In March 1605 the conspirators set to work again. Percy rented a cellar under the medieval House of Lords, and they began bringing the gunpowder across the Thames from Lambeth, concealing the barrels under piles of firewood. Fawkes, posing as Percy’s servant and taking the name John Johnson, kept watch over the cellar. When the time came, he was to light a fuse, then escape to the Continent while the others raised rebellion in the Midlands. But as plague still raged in London, the opening of parliament was again postponed until 5 November.

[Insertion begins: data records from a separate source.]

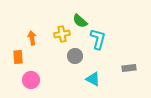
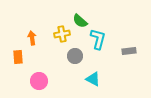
gray rectangle: moved 17 px up
pink circle: moved 8 px right, 1 px down
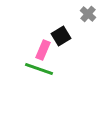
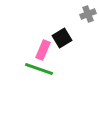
gray cross: rotated 28 degrees clockwise
black square: moved 1 px right, 2 px down
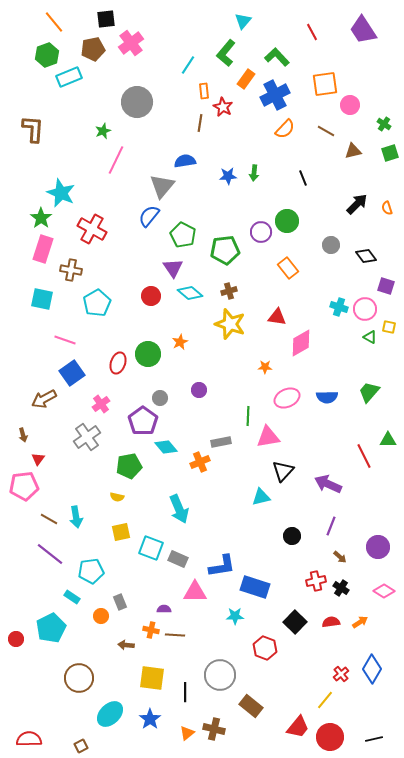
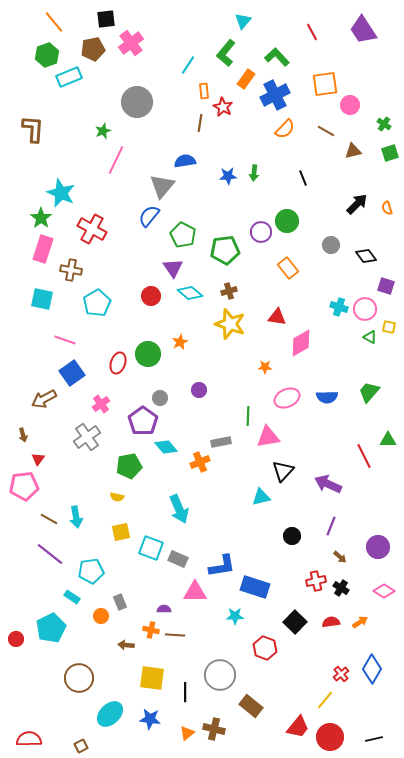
blue star at (150, 719): rotated 30 degrees counterclockwise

These delays made it difficult to keep the plot a secret, although conspirators had sworn an oath to do so. Newer recruits began to worry that Catholic Members of Parliament would be unfairly killed in the explosion. Seemingly it was one newcomer, Francis Tresham, who warned his brother-in-law, Lord Monteagle, not to attend the opening ceremony.

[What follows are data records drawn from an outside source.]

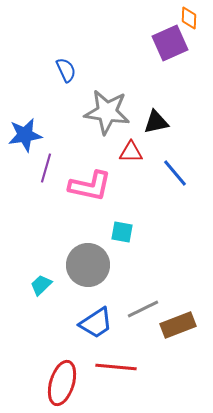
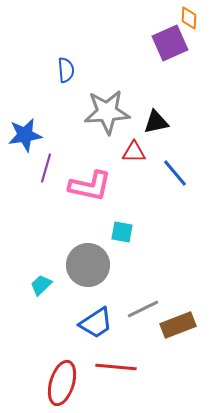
blue semicircle: rotated 20 degrees clockwise
gray star: rotated 12 degrees counterclockwise
red triangle: moved 3 px right
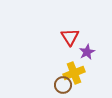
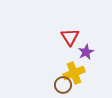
purple star: moved 1 px left
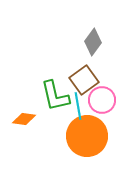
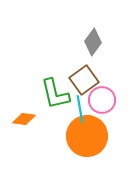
green L-shape: moved 2 px up
cyan line: moved 2 px right, 3 px down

Although Robert Cecil, Earl of Salisbury, had been put on guard, he delayed any search of the buildings around parliament until the afternoon of 4 November. Even then, to allay fears, the search party gave out that it was just looking for missing goods belonging to the court. It found nothing, only a stockpile of firewood in one of the cellars that a servant (Fawkes) explained was the property of Thomas Percy. But when the searchers reported back, someone recalled that Percy was a Catholic and a second inspection was ordered, although it was nearly midnight. This time, Thomas Knyvet, Gentleman of the Privy Chamber and Justice of the Peace, found Fawkes, dressed and booted at the door of the cellar, and arrested him. There was no street lighting in London – anyone venturing out after dark had to carry their own torch or lantern and their own weapon – so his mere presence was suspicious. A thorough search revealed the gunpowder, and Fawkes was found to be carrying matches and touchwood. Denial was impossible. Hauled before the king and members of the Privy Council before daylight, he allegedly swore that he had meant to blow the beggarly Scots back to their native mountains but would not name his accomplices1.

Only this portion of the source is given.